Though it isn't imminent, the May 2 deadline for state Democratic Parties to have submitted their draft delegate selection plans to the DNC Rules and Bylaws Committee is approaching (Rule 1.D). Before that can happen, though, said draft plans must be posted for thirty days of public viewing/comment prior to submission (Rule 1.C). What that means is that state parties should begin to tip their hands in terms of when they are considering scheduling their delegate selection events. In primary states, that decision is dependent to some degree on what the state legislature has done to schedule or reschedule those contests. Caucus states, on the other hand, are more of an unknown, but these draft delegate selection plans give a glimpse into the state parties' thinking. As long as the first step of the contest occurs within the window of time in which the two national parties allow contests to be held, the approval process from the national parties should be nothing more than a formality.
That seems to be the case in Wyoming where the Democratic Party there has proposed April 7 county caucuses as the first step in determining national convention delegates. Wyoming Democrats appear, it seems, to be shifting the opening of their caucuses back by a month compared to the 2008 county caucuses in a year in which the Democratic nomination will not be contested. By moving back to April, the party opens the possibility of bonus delegates for holding an event in April or later.

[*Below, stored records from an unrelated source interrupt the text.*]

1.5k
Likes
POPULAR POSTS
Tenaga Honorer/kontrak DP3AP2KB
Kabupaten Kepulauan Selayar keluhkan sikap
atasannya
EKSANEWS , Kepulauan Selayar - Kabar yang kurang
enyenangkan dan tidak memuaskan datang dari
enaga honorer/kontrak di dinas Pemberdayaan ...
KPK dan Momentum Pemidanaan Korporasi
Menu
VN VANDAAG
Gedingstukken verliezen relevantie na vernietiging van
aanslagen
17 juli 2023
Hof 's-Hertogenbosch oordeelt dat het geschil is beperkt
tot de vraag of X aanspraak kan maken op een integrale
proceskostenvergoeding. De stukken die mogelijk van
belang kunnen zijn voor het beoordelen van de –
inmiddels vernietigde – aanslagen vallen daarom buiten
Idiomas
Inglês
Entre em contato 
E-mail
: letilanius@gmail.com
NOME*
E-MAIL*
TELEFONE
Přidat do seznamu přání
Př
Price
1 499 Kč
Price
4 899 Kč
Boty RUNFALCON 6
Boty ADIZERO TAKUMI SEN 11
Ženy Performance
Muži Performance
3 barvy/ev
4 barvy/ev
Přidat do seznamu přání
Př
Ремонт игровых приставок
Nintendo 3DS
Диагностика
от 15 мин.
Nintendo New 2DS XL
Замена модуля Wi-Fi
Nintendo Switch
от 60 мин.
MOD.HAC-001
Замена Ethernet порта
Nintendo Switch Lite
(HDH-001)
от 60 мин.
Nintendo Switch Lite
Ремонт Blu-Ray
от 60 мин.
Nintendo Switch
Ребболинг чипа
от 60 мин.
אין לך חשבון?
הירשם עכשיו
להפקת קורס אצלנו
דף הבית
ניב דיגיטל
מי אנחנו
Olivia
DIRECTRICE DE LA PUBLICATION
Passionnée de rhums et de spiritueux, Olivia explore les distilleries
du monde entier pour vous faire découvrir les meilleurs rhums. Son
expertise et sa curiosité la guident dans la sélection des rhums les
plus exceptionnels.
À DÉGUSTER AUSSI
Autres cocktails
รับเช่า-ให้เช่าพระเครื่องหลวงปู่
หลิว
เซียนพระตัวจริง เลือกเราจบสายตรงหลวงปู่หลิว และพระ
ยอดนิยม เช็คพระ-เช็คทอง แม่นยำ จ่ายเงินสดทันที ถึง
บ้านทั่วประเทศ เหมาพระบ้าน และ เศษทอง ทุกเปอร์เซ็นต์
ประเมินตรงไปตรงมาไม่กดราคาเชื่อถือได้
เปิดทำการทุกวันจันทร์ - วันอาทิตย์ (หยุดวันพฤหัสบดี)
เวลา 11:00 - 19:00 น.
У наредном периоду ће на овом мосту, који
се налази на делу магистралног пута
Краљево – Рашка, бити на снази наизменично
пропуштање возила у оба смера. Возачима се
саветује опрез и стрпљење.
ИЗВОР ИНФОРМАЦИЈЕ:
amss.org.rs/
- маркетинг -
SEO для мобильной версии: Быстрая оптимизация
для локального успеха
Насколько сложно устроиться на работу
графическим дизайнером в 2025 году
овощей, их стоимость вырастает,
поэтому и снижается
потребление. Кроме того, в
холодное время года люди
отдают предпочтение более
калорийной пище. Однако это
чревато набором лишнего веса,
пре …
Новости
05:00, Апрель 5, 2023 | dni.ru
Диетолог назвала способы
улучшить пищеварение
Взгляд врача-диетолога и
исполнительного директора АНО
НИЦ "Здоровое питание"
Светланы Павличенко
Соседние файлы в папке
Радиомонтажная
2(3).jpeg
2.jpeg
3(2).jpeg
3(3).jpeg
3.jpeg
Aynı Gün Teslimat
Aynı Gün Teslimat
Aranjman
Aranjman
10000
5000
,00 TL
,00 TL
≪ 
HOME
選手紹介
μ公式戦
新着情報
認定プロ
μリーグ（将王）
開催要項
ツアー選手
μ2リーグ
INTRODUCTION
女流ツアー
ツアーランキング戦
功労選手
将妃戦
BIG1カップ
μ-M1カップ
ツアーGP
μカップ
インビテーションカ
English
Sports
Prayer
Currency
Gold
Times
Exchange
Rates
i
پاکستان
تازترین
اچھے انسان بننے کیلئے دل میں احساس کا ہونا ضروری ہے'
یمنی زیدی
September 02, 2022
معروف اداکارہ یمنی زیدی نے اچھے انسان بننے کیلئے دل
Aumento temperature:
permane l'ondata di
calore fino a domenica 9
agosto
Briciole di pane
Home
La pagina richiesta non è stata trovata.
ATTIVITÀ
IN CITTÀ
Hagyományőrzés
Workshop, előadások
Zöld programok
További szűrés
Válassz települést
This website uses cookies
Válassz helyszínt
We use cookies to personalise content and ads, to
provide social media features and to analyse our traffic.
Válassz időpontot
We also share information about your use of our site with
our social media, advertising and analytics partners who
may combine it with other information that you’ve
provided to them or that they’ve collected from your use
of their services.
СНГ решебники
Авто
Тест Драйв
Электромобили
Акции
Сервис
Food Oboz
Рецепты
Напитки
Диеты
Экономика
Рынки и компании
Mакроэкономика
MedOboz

Now, it should be noted that the Republican Party has a different set of delegate selection rules and the state parties in caucus states have a different motivation with a contested nomination on the horizon in 2012. That said, Wyoming Republicans are more of a wild card -- especially considering what happened with the Equality state's Republican caucuses in 2008 -- than their Democratic counterparts. As of yet, however, there is no indication from Wyoming Republicans about when they are considering holding the county caucuses in the state.